The trials, published in JAMA Neurology, spanned 288 sites in 30 countries and involved 1,939 participants, including 993 receiving gantenerumab and 946 placebo.

Amyloid-related imaging abnormalities-edema (ARIA-E) occurred in 24.9% of the gantenerumab recipients vs 2.6% of the placebo recipients. Risk factors included apolipoprotein E (APOE) ε4 homozygosity (hazard ratio [HR] = 4.65), heterozygosity (HR = 2.0), lower cerebrospinal fluid (CSF) Aβ42 (HR = 0.4), and higher Fazekas scores (HR = 1.6). Concurrent ARIA-hemosiderin (ARIA-H) occurred in 43.8% of asymptomatic ARIA-E cases and 64.3% of symptomatic cases. Time to first ARIA-E episode was shorter in APOE ε4 homozygotes (mean = 45.1 weeks) compared with heterozygotes and noncarriers.

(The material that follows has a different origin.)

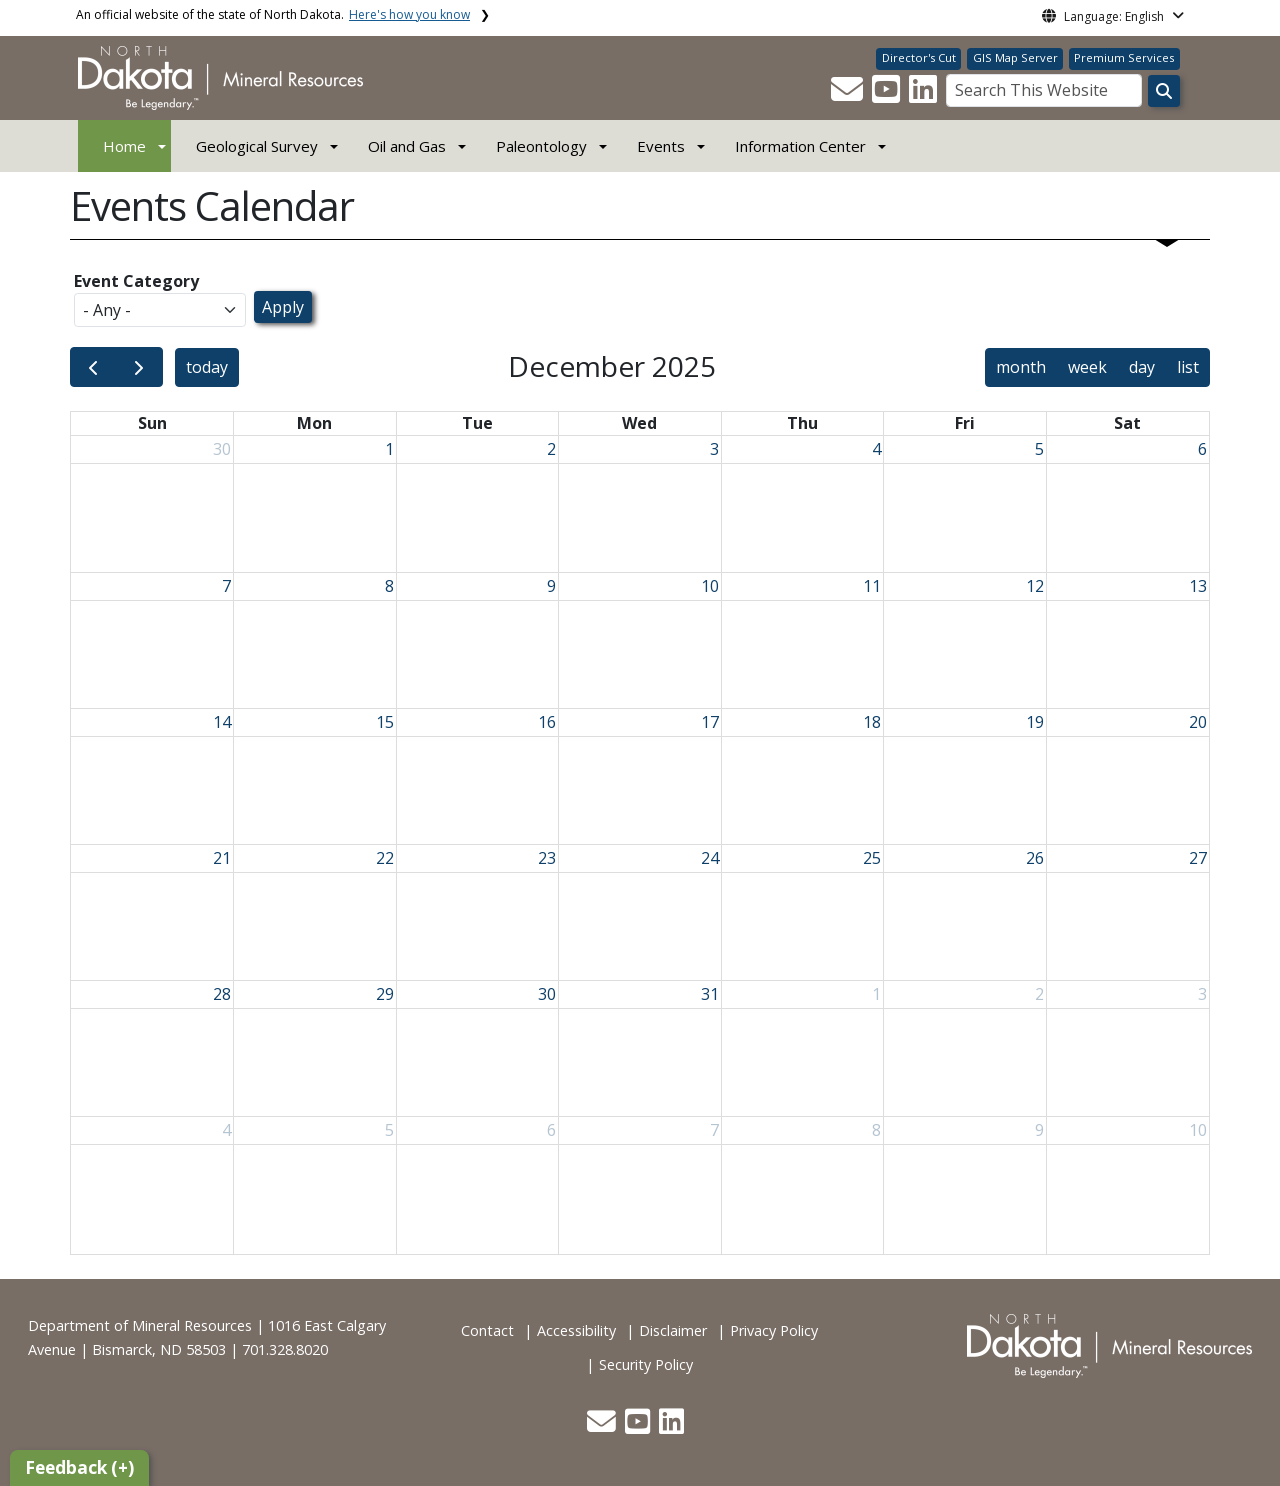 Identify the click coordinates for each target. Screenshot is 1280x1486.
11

Symptomatic ARIA-E, characterized by headaches, confusion, or aphasia, was observed in 1% of participants. Serious cases (e.g., seizures, status epilepticus) occurred in 1.1%, all of whom were hospitalized but recovered without death. Radiological severity, measured using the Barkhof Grand Total Score (BGTS), averaged 21.3 in serious cases compared with 9.0 in asymptomatic cases.

ARIA-E recurred in 46.2% of the participants without baseline cerebrovascular pathology vs 71.4% in those with microhemorrhages or siderosis. Median resolution time for ARIA-E episodes was 8.6 weeks, with homozygous APOE ε4 carriers showing longer times to resolution.

Despite ARIA-E’s incidence, group-level analyses found no significant impact on cognitive (CDR-SB, ADAS-Cog13) or functional (ADCS-ADL) measures at week 116. Adjusted mean differences in CDR-SB were –0.3, favoring gantenerumab, with no evidence of long-term detriment from ARIA-E.

The study highlighted the need for individualized MRI monitoring, especially for APOE ε4 carriers. While gantenerumab did not demonstrate clinical efficacy in slowing Alzheimer's disease progression, the findings enhanced the understanding of ARIA as a class effect of antiamyloid monoclonal antibodies.

Conflict of interest disclosures and supplemental data are available in the original publication.